■ TASK OBJECTIVE ■
Lines from the one with "light color" up to and including the one with "hurricane disaster." are to be copied exactly from the records below, without their pictures.

■ EXTRACTED RECORDS ■
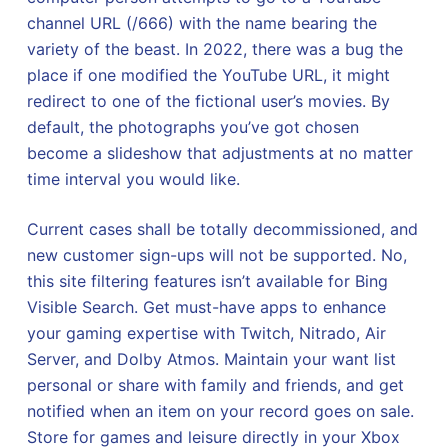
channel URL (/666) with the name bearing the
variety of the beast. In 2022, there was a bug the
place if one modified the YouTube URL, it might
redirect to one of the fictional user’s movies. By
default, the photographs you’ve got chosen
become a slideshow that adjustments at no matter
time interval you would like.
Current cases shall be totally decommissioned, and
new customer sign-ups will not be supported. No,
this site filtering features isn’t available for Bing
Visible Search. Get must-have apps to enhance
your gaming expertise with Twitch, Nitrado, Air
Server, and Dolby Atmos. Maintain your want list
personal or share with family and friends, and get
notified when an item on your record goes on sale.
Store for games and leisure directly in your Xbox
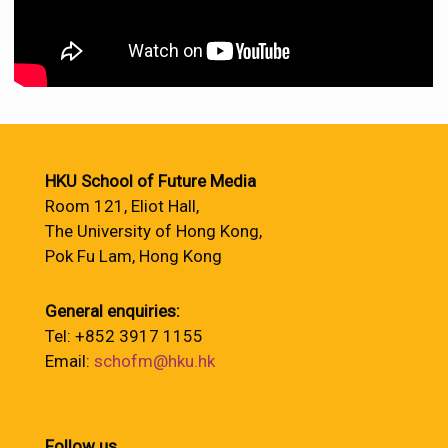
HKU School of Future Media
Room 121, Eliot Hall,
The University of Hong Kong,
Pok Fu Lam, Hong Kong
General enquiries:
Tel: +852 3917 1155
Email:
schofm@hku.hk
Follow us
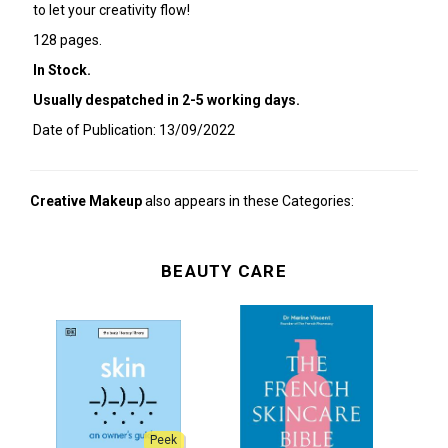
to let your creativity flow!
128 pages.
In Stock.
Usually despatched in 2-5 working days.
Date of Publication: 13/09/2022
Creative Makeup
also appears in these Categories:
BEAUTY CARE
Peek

==

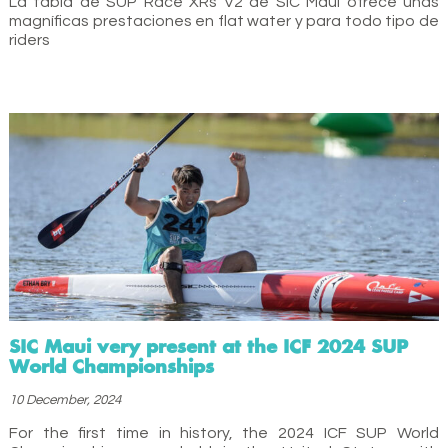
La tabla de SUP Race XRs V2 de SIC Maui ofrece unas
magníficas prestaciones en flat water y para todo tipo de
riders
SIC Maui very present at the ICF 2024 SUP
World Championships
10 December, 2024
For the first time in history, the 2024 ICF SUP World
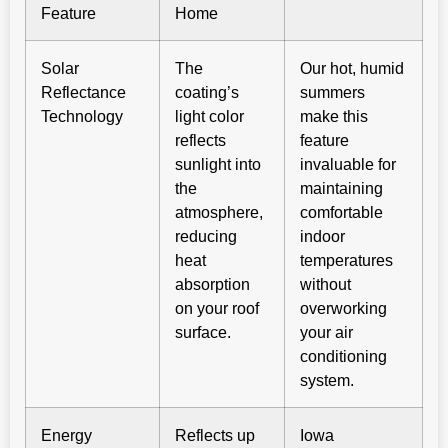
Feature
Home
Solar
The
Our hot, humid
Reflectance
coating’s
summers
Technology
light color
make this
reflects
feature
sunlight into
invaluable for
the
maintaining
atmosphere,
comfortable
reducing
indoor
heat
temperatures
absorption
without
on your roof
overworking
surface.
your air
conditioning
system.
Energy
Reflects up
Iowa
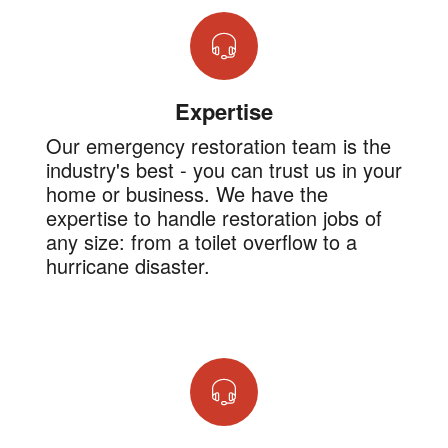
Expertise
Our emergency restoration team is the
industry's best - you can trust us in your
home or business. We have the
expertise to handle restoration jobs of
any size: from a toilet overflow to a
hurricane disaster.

--

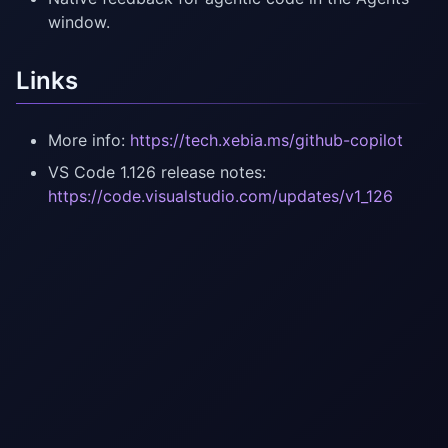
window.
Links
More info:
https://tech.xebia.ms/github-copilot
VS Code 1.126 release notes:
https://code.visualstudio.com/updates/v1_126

■ TASK RESULT ■
light color
make this
reflects
feature
sunlight into
invaluable for
the
maintaining
atmosphere,
comfortable
reducing
indoor
heat
temperatures
absorption
without
on your roof
overworking
surface.
your air
conditioning
system.
Energy
Reflects up
Iowa
Expertise
Our emergency restoration team is the
industry's best - you can trust us in your
home or business. We have the
expertise to handle restoration jobs of
any size: from a toilet overflow to a
hurricane disaster.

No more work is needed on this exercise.